Graveyard, Friarstown, Co. Limerick
Co. Limerick |
Burial Grounds
Somewhere beneath a long mound of river spoil in County Limerick, a graveyard has effectively been buried twice: once by time, and once by machinery.
What was clearly marked as 'Grave Yard' on the Ordnance Survey map of 1840 now lies beneath a linear heap of dredged material, roughly four to five metres wide, deposited along the north bank of the Camoge River in 1978. There is nothing to see at the surface, no kerbing, no inscriptions, no visible markers of any kind.
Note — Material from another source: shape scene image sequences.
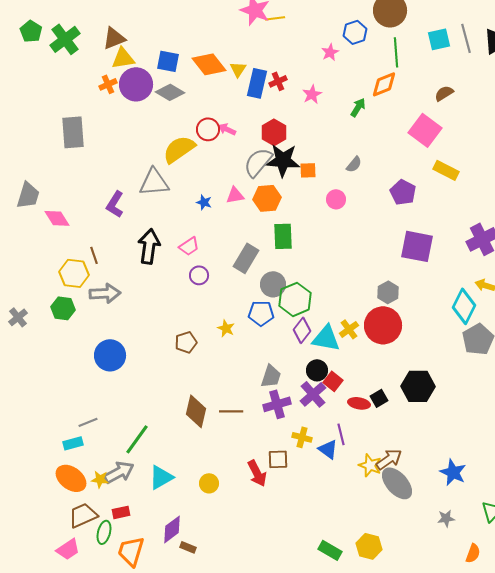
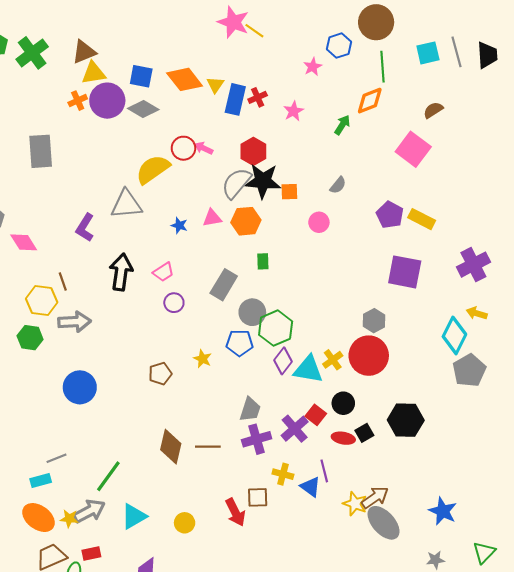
yellow line: (275, 18) -> (254, 31), turned 42
yellow rectangle: (446, 170) -> (422, 219), moved
green rectangle: (283, 236) -> (263, 261), size x0.6
black circle: (317, 370) -> (343, 403), moved

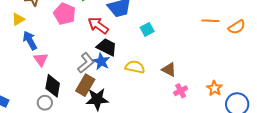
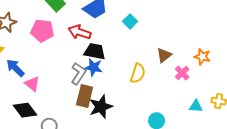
yellow semicircle: (135, 67) -> (138, 73), moved, turned 114
brown triangle: (169, 70) -> (164, 55), turned -49
black diamond: (53, 86) -> (25, 110), moved, turned -30
orange star: (214, 88) -> (202, 57), moved

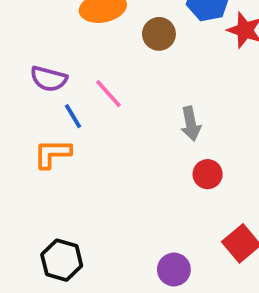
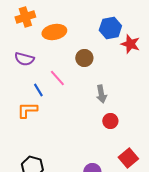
brown circle: (159, 34) -> (84, 58), moved
purple semicircle: (49, 79) -> (24, 59), moved

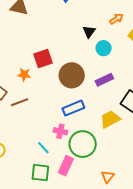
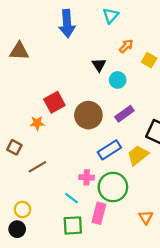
brown line: (20, 102) -> (37, 167), moved
blue rectangle: (73, 108) -> (109, 150), moved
The site sits in gently undulating pasture and was recorded by Denis Power, whose notes were uploaded in November 2013. Before the dredging operation altered the landscape, the landowner recalls the area carrying low, uninscribed grave markers, the kind associated with early or informal burial grounds where individual commemoration was minimal or deliberately plain. Such markers are not uncommon in Ireland near ecclesiastical sites, where the poor, unbaptised children, or communities without resources for cut stone might be interred in ground adjacent to a more formal religious foundation. In this case, that foundation stands approximately sixty metres to the north: a friary recorded in the Sites and Monuments Record as LI023-030. The relationship between the two sites, whether the graveyard served the friary or predates it or belonged to a separate lay community, is not documented in the available record.
The location is not accessible as a visitor site in any formal sense. The spoil heap is the only above-ground feature, and without knowing precisely where to look, and understanding what you are looking at, it reads simply as a raised earthen bank along the riverbank. The 1840 Ordnance Survey map, available through the historic map viewer at osi.ie, offers the clearest indication of where the ground was once understood to hold burials. Anyone with a particular interest in the associated friary to the north would pass close by without realising that the low ridge beside the Camoge represents, in a quiet and accidental way, a double erasure.